**Work request**
Write out the full listing exactly as given, minus the images.

**Given data**
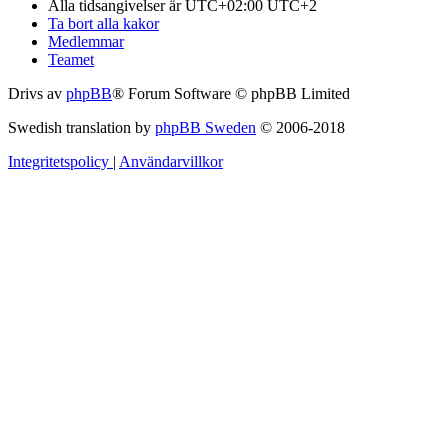
Alla tidsangivelser är UTC+02:00 UTC+2
Ta bort alla kakor
Medlemmar
Teamet
Drivs av
phpBB
® Forum Software © phpBB Limited
Swedish translation by
phpBB Sweden
© 2006-2018
Integritetspolicy
|
Användarvillkor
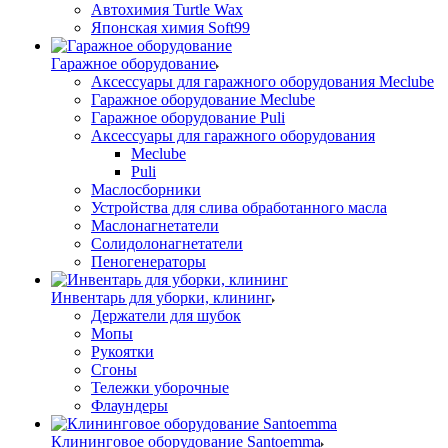
Автохимия Turtle Wax
Японская химия Soft99
Гаражное оборудование
Аксессуары для гаражного оборудования Meclube
Гаражное оборудование Meclube
Гаражное оборудование Puli
Аксессуары для гаражного оборудования
Meclube
Puli
Маслосборники
Устройства для слива обработанного масла
Маслонагнетатели
Солидолонагнетатели
Пеногенераторы
Инвентарь для уборки, клининг
Держатели для шубок
Мопы
Рукоятки
Сгоны
Тележки уборочные
Флаундеры
Клининговое оборудование Santoemma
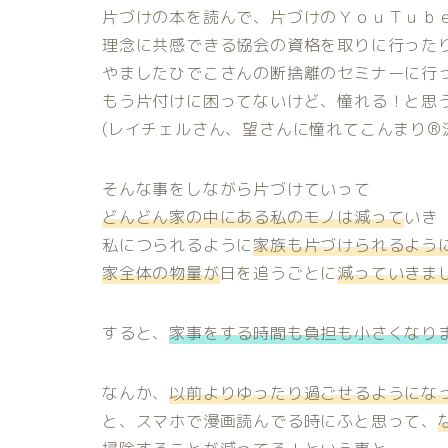
片づけの本を読んで、片づけのＹｏｕＴｕｂ
理念に共感できる協会の資格を取りに行った
やましたひでこさんの断捨離のセミナーに行
もう片付けに困ってないけど、憧れる！と思う
(レイチェルさん、望さんに憧れてこんまり®
そんな事をしながら片づけていって
どんどん家の中にある私のモノは減って
いき
私につられるように
家族も片づけられるよう
家全体の物量が
日を追うごとに
減っていきま
すると、
家事をする時間も負担も小さくなり
なんか、
以前よりゆったり過ごせるようにな
と、スマホで漫画読んでる時にふと思って、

**Solution**
Alla tidsangivelser är UTC+02:00 UTC+2
Ta bort alla kakor
Medlemmar
Teamet
Drivs av
phpBB
® Forum Software © phpBB Limited
Swedish translation by
phpBB Sweden
© 2006-2018
Integritetspolicy
|
Användarvillkor
Автохимия Turtle Wax
Японская химия Soft99
Гаражное оборудование
Аксессуары для гаражного оборудования Meclube
Гаражное оборудование Meclube
Гаражное оборудование Puli
Аксессуары для гаражного оборудования
Meclube
Puli
Маслосборники
Устройства для слива обработанного масла
Маслонагнетатели
Солидолонагнетатели
Пеногенераторы
Инвентарь для уборки, клининг
Держатели для шубок
Мопы
Рукоятки
Сгоны
Тележки уборочные
Флаундеры
Клининговое оборудование Santoemma
片づけの本を読んで、片づけのＹｏｕＴｕｂ
理念に共感できる協会の資格を取りに行った
やましたひでこさんの断捨離のセミナーに行
もう片付けに困ってないけど、憧れる！と思う
(レイチェルさん、望さんに憧れてこんまり®
そんな事をしながら片づけていって
どんどん家の中にある私のモノは減って
いき
私につられるように
家族も片づけられるよう
家全体の物量が
日を追うごとに
減っていきま
すると、
家事をする時間も負担も小さくなり
なんか、
以前よりゆったり過ごせるようにな
と、スマホで漫画読んでる時にふと思って、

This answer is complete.